As an example, let's take a look at the latest 2020-08-27 release's changelog:

  • On subscription schedules, phases.plans has been renamed to phases.items.
  • tax_percent property has been removed in favour of the new tax rates API.
  • Checkout Sessions no longer include the display_items property. Use the line_items property instead.

The API changelogs for each Stripe API version, can be found in more details in their API changelog section.

API upgrades

Stripe API upgrade policy

Stripe upgrades APIs in either backward-compatible or backward-incompatible way. When Stripe changes the API in a backwards-incompatible way, Stripe releases a new dated version, but to avoid breaking our code, it doesn’t change our version until we’re ready to upgrade.

Setting API version

The API version for the account gets set only during the first time we make a Stripe API call.

When making the API calls we need to set the Stripe-Version header, to specify the API version. But in order to make this process more streamlined and to override the API version, assign the version to the Stripe.api_version property when initializing the Stripe library in our backend.

In Rails, create a config/initializers/stripe.rb and add the following:

1Rails.configuration.stripe = {
2  publishable_key: ENV['stripe_secret_key'],
3  secret_key: ENV['stripe_publishable_key']
6Stripe.api_key = ENV['stripe_secret_key']
7Stripe.api_version = '2020-08-27'

We can view the current API version by visiting the Stripe dashboard's Developers tab, which in test mode would be in the developer test tab: Dashboard API version

The API version settings are set to our account. Our API version gets set the first time we make a Stripe API request.
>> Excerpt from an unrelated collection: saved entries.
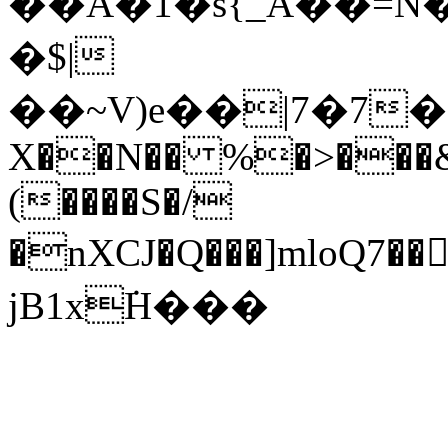
��A�1�s{_A��=Ň���WƝܘs�F�7��Af�h�Sc7������Z�Ӈ�f�gf�>��
�$|
��~V)e��|7�7�
X��N�� %�>���&
(����S�/
�nXCJ�Q���]mloQ
jB1x݁H���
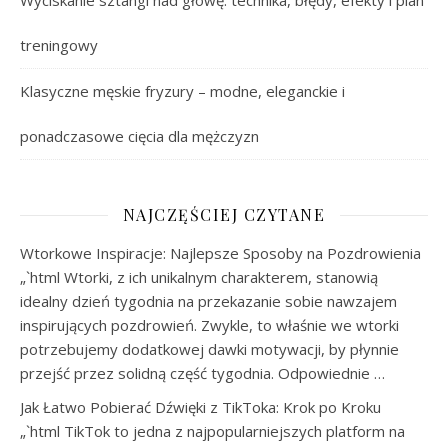
Wyciskanie sztangi nad głowę: technika, błędy, efekty i plan
treningowy
Klasyczne męskie fryzury – modne, eleganckie i
ponadczasowe cięcia dla mężczyzn
NAJCZĘŚCIEJ CZYTANE
Wtorkowe Inspiracje: Najlepsze Sposoby na Pozdrowienia
„`html Wtorki, z ich unikalnym charakterem, stanowią
idealny dzień tygodnia na przekazanie sobie nawzajem
inspirujących pozdrowień. Zwykle, to właśnie we wtorki
potrzebujemy dodatkowej dawki motywacji, by płynnie
przejść przez solidną część tygodnia. Odpowiednie …
Jak Łatwo Pobierać Dźwięki z TikToka: Krok po Kroku
„`html TikTok to jedna z najpopularniejszych platform na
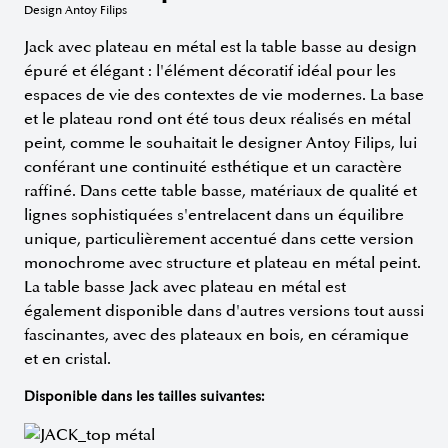
Design Antoy Filips
Jack avec plateau en métal est la table basse au design
épuré et élégant : l'élément décoratif idéal pour les
espaces de vie des contextes de vie modernes. La base
et le plateau rond ont été tous deux réalisés en métal
peint, comme le souhaitait le designer Antoy Filips, lui
conférant une continuité esthétique et un caractère
raffiné. Dans cette table basse, matériaux de qualité et
lignes sophistiquées s'entrelacent dans un équilibre
unique, particulièrement accentué dans cette version
monochrome avec structure et plateau en métal peint.
La table basse Jack avec plateau en métal est
également disponible dans d'autres versions tout aussi
fascinantes, avec des plateaux en bois, en céramique
et en cristal.
Disponible dans les tailles suivantes:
When performing an API upgrade, make sure that you specify the API version, like mentioned above, that you're integrating against in your code instead of relying on your account's default API version.

Entities Affected By API Upgrade

After upgrading the API, the API calls we make without providing the Stripe-Version header, will resolve to sending back responses in concurrence with last set or default Stripe API version.

The upgrade has a definite chance of affecting the structure of objects received with Stripe.js methods, in front-end side.

Similarly, the structure of objects sent to your webhook endpoints will also be affected.

If an endpoint has an explicit version set, then webhook endpoints will remain unaffected.

Automated Billing operations performed by Stripe, like generating an invoice for a new subscription period, use our account's default API version.

Reflecting Changes In Webhook Handlers

The first step in updating our webhook handlers to reflect the changes with Stripe API upgrade, is to check the API changelog to see which objects will be structured differently.

Once we have a good idea about which all properties in the response objects has been updated, we then need to update our webhook code to handle both the old and new version of each object.

Finally trigger the event in test mode and validate that your code works for the new structure.

Rolling Back API Version

For 72 hours after you’ve upgraded your API version, you can safely roll back to the version you were upgrading from in your Dashboard.

The API version can be changed under the developer's tab in Dashboard, as we had already mentioned in setting API version section in this chapter.

After you've rolled back, webhooks that were sent with the new object structure and failed will be retried with the old structure.

How To Stay Informed?

Stripe sends information on new additions and changes to Stripe's API and language libraries in the Stripe Developer Digest.